Nancy Reardon of the Patriot Ledger reports that the outlook for next year’s state budget is a bit rosier than state leaders expected, but the chances of a full recovery anytime soon are dim.

Some tax collection figures and lottery revenues will come in higher than projected in the current fiscal year that ends in June. But the state’s heavy reliance on one-time money such as federal stimulus funding could slow any chances of a balanced budget for years to come, according to state officials and outside experts who spoke at a legislative hearing on Wednesday.

The 2011 deficit is still projected at $3 billion and unemployment levels are expected to peak next year, but aren’t expected to reflect pre-recession levels any time soon.

In the short-term, the glimmer of hope from any revenue rebound won’t prevent further budget cuts, said Jay Gonzales, the state’s secretary of administration and finance.

The good news came in separate testimony from Department of Revenue Commissioner Navjeet Bal and Treasurer Tim Cahill.

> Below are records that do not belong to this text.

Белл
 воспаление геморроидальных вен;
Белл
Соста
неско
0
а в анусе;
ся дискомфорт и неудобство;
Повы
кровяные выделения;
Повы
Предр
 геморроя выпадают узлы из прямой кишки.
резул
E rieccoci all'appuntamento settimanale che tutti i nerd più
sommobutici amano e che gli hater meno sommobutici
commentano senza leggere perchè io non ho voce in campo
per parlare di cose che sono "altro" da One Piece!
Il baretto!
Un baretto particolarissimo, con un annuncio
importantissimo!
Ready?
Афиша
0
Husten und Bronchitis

Crediting this past summer’s 25 percent increase in the sales tax, Bal said sales tax receipts have gone up 9.2 percent over the first five months of the fiscal year. In 2011, overall tax revenues should be 3.9 percent higher than this year.

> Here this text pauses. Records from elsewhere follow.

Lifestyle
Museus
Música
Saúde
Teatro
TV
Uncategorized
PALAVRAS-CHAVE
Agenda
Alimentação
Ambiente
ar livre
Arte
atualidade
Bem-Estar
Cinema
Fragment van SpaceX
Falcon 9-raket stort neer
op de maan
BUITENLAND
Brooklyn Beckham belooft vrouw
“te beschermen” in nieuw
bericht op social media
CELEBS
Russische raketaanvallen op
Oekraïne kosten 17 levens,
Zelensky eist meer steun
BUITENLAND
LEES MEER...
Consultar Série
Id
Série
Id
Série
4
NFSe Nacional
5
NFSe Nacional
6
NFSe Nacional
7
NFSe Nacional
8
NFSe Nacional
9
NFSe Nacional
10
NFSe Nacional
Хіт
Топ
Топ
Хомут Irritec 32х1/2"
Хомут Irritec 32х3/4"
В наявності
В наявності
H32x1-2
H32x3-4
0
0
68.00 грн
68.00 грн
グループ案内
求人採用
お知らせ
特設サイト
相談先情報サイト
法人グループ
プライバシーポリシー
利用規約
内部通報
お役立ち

Cahill – a Quincy resident who’s also running for governor as an independent – told the panel that as of Nov. 30, the state’s pension fund has seen a positive return for the first time since before the recession. It’s climbing back up from its worst year yet in 2008, Cahill said.

“We’re not going to go broke from pension liability problems,” he said.

Lottery sales – which fund the state’s local aid payments to cities and towns – will come in about $35 million higher than initially projected, Cahill said.

“It’s still not more than past years, but it’s better,” he said.

Still, experts warned, revenue won’t solve the state’s problems on its own.